= Antonino Barges =

Franco-Flemish composer

Antonino Barges, sometimes given as Antonino Bargues, (fl. 1546–1565) was a Franco-Flemish composer of the Renaissance, active in Venice and Treviso. While known as a composer of light popular secular forms such as the villotta, he also wrote motets and a Requiem. He was a friend and probably a student of Adrian Willaert, the founder of the Venetian School, and was listed as a witness to Willaert's last will and testament.

Little is known about his early life. He was born in Barges. Like many of his countrymen, he received a good musical education in the Low Countries, and either in youth or early adulthood came to Italy, where employment prospects for singers and composers were better than at home. By 1550 he had become maestro di cappella (choirmaster) at the church of Santa Maria Gloriosa dei Frari (known as the Ca' Grande) in Venice, a prestigious post. He left Venice in 1555, going to Treviso, where he became a Franciscan and joined the convent of San Francesco. Further records show that he was employed at Treviso Cathedral between 1562 and 1565 as maestro di cappella. No further records of his life have yet been found, and he has not yet been the subject of a dedicated scholarly biography.

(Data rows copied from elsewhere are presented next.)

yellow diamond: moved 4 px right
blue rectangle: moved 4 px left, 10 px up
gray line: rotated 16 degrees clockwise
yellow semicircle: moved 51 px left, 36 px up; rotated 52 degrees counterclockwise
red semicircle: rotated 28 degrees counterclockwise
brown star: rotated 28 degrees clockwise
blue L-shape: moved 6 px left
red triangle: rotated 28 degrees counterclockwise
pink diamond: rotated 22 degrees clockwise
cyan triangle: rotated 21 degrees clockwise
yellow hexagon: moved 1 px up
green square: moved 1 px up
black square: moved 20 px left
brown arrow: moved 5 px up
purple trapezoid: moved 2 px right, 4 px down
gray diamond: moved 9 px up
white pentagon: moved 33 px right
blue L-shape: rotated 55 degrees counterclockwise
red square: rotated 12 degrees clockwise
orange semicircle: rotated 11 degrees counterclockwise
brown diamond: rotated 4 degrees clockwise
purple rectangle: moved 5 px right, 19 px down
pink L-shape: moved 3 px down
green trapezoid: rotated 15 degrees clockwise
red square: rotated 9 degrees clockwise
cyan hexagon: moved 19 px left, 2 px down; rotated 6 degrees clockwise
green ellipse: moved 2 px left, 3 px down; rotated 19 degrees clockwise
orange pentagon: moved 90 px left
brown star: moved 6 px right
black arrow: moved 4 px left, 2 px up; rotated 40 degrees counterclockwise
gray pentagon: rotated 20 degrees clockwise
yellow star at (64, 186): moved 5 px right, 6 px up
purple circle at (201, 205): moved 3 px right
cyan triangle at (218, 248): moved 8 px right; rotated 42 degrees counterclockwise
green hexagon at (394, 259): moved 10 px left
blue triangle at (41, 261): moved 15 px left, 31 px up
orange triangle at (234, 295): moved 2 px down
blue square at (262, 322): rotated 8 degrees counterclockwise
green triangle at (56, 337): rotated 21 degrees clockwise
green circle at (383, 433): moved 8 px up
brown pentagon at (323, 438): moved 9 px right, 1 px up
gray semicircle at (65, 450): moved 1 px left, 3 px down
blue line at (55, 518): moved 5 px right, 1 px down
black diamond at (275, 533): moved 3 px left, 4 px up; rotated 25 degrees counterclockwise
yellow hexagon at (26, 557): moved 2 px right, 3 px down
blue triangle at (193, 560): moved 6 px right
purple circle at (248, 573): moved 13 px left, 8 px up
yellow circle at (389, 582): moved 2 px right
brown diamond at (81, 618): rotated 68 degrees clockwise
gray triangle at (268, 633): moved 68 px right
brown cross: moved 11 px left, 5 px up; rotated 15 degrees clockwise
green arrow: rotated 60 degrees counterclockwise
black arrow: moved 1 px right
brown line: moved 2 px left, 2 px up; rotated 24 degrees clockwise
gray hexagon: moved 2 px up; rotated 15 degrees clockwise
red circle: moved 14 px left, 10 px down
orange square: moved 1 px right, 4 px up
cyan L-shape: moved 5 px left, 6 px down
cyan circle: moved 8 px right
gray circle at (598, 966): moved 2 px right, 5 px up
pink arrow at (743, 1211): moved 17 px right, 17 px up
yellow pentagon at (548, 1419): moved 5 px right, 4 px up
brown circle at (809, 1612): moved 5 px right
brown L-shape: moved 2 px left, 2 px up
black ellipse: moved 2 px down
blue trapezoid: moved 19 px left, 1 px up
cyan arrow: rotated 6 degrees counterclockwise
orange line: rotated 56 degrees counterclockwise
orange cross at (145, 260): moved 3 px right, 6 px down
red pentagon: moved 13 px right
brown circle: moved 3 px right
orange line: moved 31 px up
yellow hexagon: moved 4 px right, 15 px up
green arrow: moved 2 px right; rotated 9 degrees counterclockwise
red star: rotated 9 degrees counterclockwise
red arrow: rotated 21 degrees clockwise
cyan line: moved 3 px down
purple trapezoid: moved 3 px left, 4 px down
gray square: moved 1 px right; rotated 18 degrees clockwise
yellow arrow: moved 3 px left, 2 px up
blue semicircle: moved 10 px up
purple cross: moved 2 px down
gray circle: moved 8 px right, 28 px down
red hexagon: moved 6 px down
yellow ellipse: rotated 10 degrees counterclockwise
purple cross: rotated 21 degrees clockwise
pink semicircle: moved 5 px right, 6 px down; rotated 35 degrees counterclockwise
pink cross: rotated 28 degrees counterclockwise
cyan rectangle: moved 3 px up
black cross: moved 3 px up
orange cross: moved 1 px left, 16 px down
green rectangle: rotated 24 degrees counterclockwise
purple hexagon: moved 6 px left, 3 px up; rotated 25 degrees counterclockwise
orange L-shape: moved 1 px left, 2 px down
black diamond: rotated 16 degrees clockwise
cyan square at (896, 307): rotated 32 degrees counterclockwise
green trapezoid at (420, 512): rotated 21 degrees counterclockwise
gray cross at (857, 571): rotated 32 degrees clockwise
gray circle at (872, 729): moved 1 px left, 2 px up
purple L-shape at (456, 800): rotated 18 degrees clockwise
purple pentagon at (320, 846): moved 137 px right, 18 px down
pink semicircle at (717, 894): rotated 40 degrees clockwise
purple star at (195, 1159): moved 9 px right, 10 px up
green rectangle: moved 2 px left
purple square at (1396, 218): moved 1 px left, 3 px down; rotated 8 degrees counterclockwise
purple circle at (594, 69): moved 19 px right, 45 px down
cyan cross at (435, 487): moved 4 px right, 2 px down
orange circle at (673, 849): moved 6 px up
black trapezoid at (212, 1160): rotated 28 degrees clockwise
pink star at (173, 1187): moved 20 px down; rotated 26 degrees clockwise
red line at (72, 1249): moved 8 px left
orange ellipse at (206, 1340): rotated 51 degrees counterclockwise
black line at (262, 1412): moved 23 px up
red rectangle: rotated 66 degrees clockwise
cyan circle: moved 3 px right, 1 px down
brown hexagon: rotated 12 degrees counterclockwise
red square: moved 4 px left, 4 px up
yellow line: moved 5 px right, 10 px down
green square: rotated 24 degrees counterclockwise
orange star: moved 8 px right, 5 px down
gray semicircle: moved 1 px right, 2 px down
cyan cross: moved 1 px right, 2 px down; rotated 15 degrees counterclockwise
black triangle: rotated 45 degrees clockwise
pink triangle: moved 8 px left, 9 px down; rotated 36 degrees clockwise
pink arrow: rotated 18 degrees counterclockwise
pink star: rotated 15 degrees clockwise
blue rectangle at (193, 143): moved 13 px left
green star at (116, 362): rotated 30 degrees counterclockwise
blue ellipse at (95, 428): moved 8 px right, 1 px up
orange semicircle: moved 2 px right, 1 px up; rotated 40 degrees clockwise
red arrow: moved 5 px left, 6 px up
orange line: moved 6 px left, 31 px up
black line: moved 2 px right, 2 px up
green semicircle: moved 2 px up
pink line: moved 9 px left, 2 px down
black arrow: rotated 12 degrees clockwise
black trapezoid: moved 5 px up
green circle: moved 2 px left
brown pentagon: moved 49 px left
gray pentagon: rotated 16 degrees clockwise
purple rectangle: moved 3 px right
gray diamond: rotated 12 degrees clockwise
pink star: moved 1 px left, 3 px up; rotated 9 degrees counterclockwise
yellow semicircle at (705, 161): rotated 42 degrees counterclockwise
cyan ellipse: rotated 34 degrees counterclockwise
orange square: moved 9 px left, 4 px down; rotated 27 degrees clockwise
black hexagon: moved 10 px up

Barges venerated his teacher and friend Willaert, and mentioned him glowingly in the dedication to his first book of villotte (Di Antonino Barges maestro di cappella alla Casa grande di Venetia il primo libro de villotte a quatro voci con un'altra canzon della galina novamente da lui composte & date in luce, Venice: Gardano, 1550): "l'unico inventore della vera e buona musica" ("the sole inventor of music which is true and good.") Indeed, friendship is a theme of the dedication: in addition to the reference to Willaert, Barges characterizes his relationship with Girolamo Fenaruolo, the dedicatee, as a friendship, and mentions their mutual friends Stefano Taberio and Marco Silvio. If Barges's dedication is to be believed, these men were among the first to hear and sing his songs, but the songs might also have found a home in Domenico Venier's salon.

Barges published only this one book of light secular music, although it contains music besides villottas such as a dozen villanescas and four madrigals not by Barges but by Andrea Patricio (composers at this time often admitted a few works by others into their publications). Other music by Barges included some sacred works, including two motets for four voices, published in 1563, an Alleluia, and a Requiem for four voices (not dated). It is not known if he wrote this for Willaert. The style of the secular music is as light as anything found in northern Italy at the time: dancelike, quick, often triple meter, and often with nonsense syllables in a "patter" style.

Barges also wrote three instrumental ricercars.